A tax on proof-of-work

The world is overpurchasing proof-of-work (POW) blockchains. How do we fix this? 

Let me quickly outline the argument for why the world is buying too much POW. Blockchains such as Bitcoin, Dogecoin, and Ethereum provide coin buyers with a special sort of security proof of work. POW requires huge amounts of electricity, so much so that Bitcoin and Ethereum together currently use up more energy than Italy.

It's not the energy-intensity of POW that's problematic. The issue is that the biggest buyers of POW coins speculators and gamblers care very little about POW security. What they value is the thrilling price movements that blockchain coins provide.*

Coin gamblers also have the option of buying non-POW blockchains. Non-POW coins offer gamblers the same wild price movements as Bitcoin, Dogecoin, and Ethereum. However, the security that these non-POW coins rely on requires far less electricity. 

On net, the world would be better off if all blockchain gamblers migrated away from POW coins and onto cheaper non-POW coins. The gamblers themselves would not be any worse off. They'd still get all the crazy up-and-down fun & entertainment as before. But the rest of us would benefit, since far less of the world's energy would be burned. That's what I meant at the outset when I said that we have a POW overpurchasing problem. Coin speculators are unwittingly over-gambling on energy-heavy POW blockchains and under-gambling on energy-lite non-POW chains.

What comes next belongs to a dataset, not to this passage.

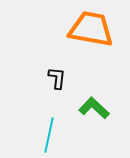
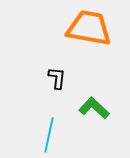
orange trapezoid: moved 2 px left, 1 px up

Left to their own devices, it is unlikely that coin gamblers will migrate away from POW coins like Dogecoin and Bitcoin towards cheaper coins. (See here for why). Might it be worthwhile to adopt a policy that nudges speculators away from POW and into cheaper non-POW blockchains? 

A targeted tax on POW coins is one option. But how would we design this tax? I suppose we could tax people's holdings of POW coins while exempting their holdings of non-POW coins. Or we could tax POW coin purchases & sales on exchanges like Coinbase. Or would we could tax the POW miners.

The economics of taxation is not my strong point. So I'm going to farm this out the comments section: if we want to shift speculators away from POW blockchains, how should we design a POW tax?


*There is also a community of hobbyists and technologically-informed individuals who do indeed consume POW. That is, they can put out a coherent argument for what POW is and why they prefer it over other types of blockchain security. Unlike the gambling class, they are less interested in coin price fluctuations. But the size of the hobbyist community is dwarfed by the gambling class.